Ukraine remembers Stalin-era famine as Russia war rages

'Once they wanted to destroy us with hunger, now – with darkness and cold', says Zelenskiy


Reuters November 26, 2022
Children place ears of wheat as they visit a monument to Holodomor victims during a commemoration ceremony marking the 87th anniversary of the famine of 1932-33, in which millions died of hunger, in Kyiv, Ukraine November 28, 2020. PHOTO: REUTERS

KYIV:

Ukraine accused the Kremlin on Saturday of reviving the "genocidal" tactics of Josef Stalin as Kyiv commemorated a Soviet-era famine that killed millions of Ukrainians in the winter of 1932-33.

The remembrance day for the "Holodomor" comes as Ukraine is battling to repel invading Russian forces and deal with sweeping blackouts caused by air strikes that Kyiv says are aimed at breaking the public's fighting resolve.
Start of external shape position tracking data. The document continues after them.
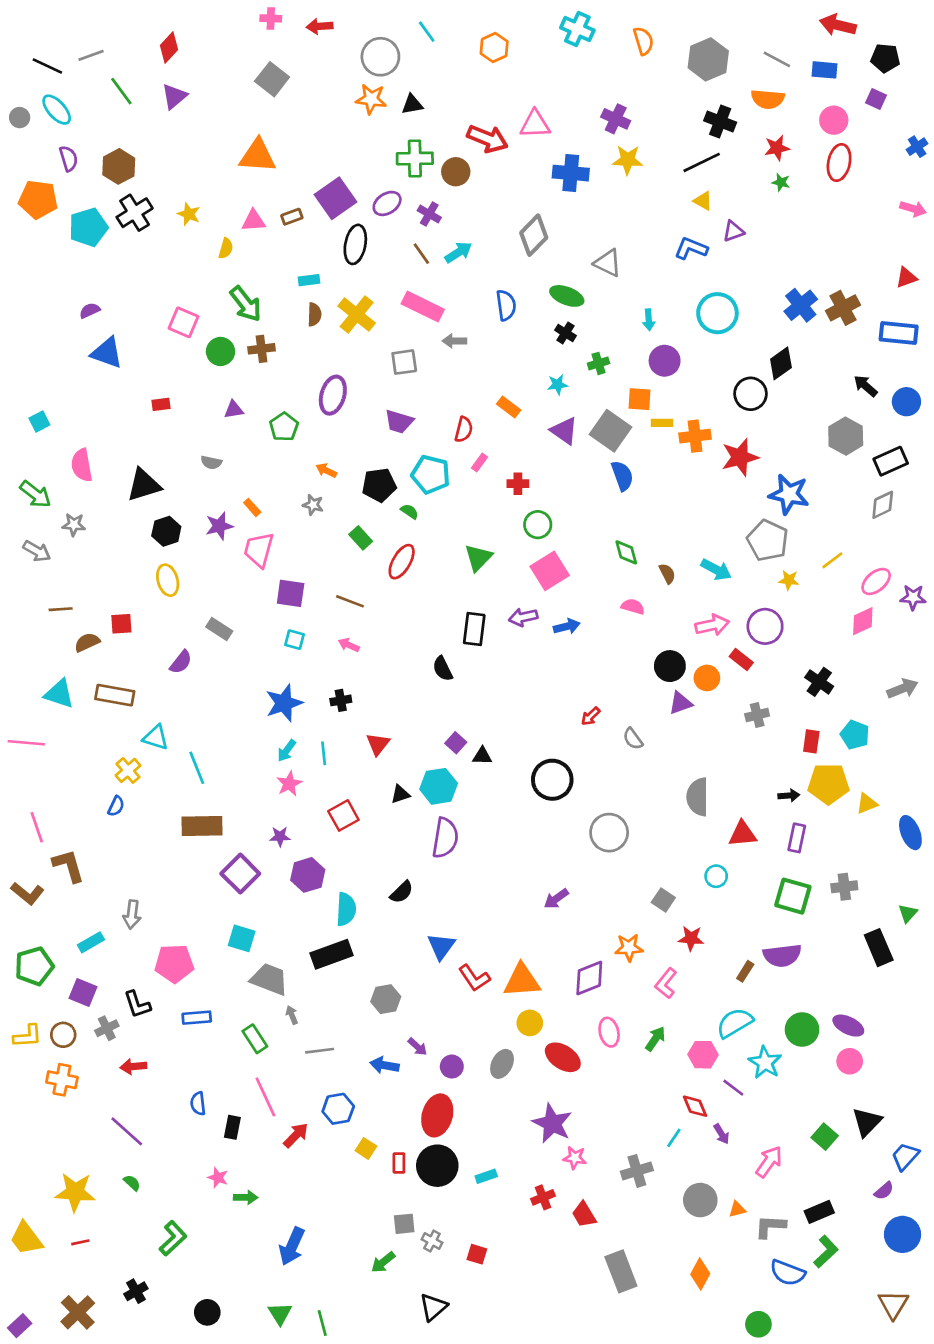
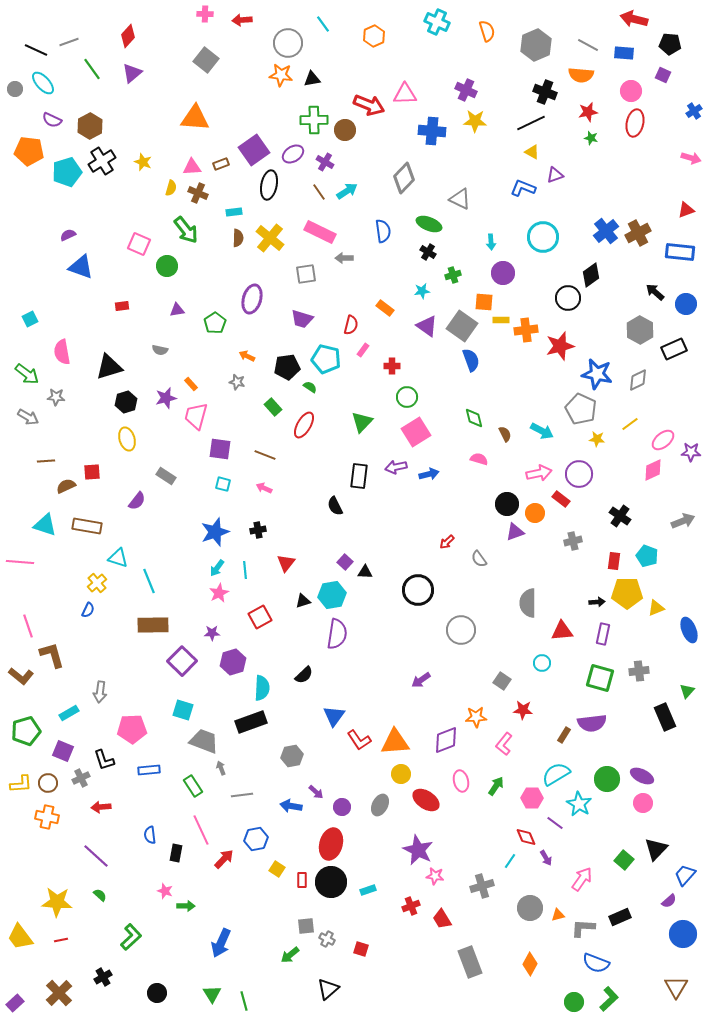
purple semicircle: (69, 159) -> (52, 120), turned 132
brown cross: (261, 349) -> (198, 193), moved, turned 30
gray diamond: (883, 505) -> (638, 380), moved
green L-shape: (826, 1252) -> (609, 999), moved

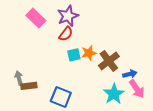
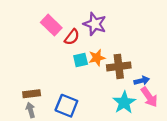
purple star: (68, 16) -> (95, 24), moved, turned -30
pink rectangle: (36, 18) -> (51, 25), moved
brown cross: (109, 61) -> (119, 66), turned 30
gray arrow: (19, 78) -> (31, 110), moved

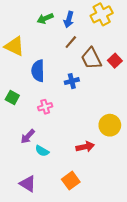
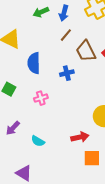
purple arrow: (28, 136) -> (13, 128), moved
orange square: (71, 181) -> (92, 158), moved, turned 36

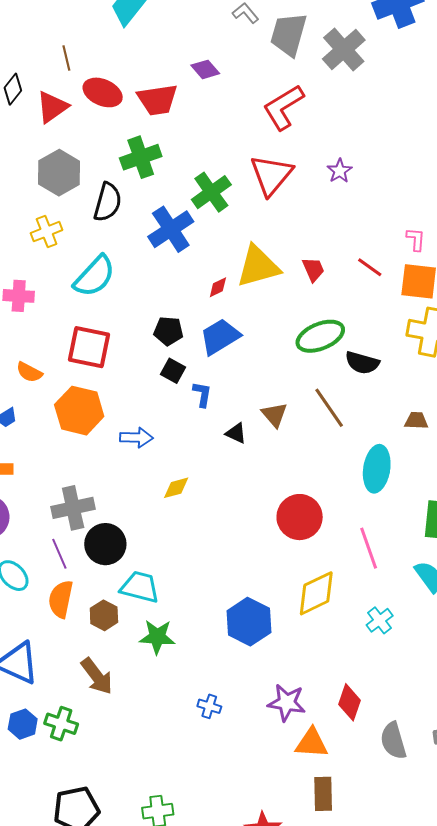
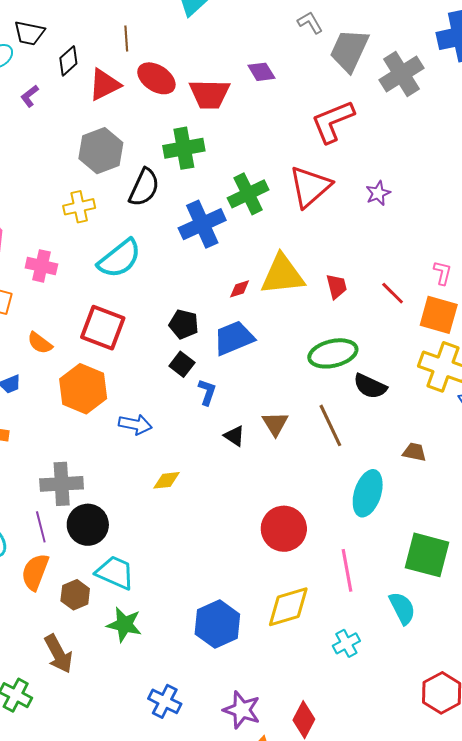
blue cross: (209, 706) -> (165, 701), size x1.4

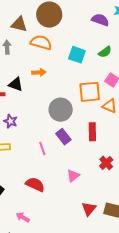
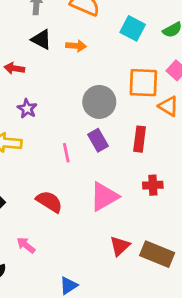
black triangle: (16, 84) -> (41, 39), moved
red cross: (106, 163) -> (153, 185), turned 32
pink triangle: (73, 176) -> (104, 197), size x1.6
"Once they wanted to destroy us with hunger, now – with darkness and cold," President Volodymyr Zelenskiy wrote on Telegram. "We cannot be broken."

The Holodomor, which roughly translates as "death by hunger," has taken on an increasingly central role in Ukrainian collective memory since the Maidan revolution in 2014 ousted a Russian-backed president and bolstered national consciousness.

In November 1932, Soviet leader Stalin dispatched police to seize all grain and livestock from newly collectivised Ukrainian farms, including the seed needed to plant the next crop.

Millions of Ukrainian peasants starved to death in the following months from what Yale University historian Timothy Snyder calls "clearly premeditated mass murder".

"The Russians will pay for all of the victims of the Holodomor and answer for today's crimes," Andriy Yermak, the head of the presidential administration, wrote on Telegram.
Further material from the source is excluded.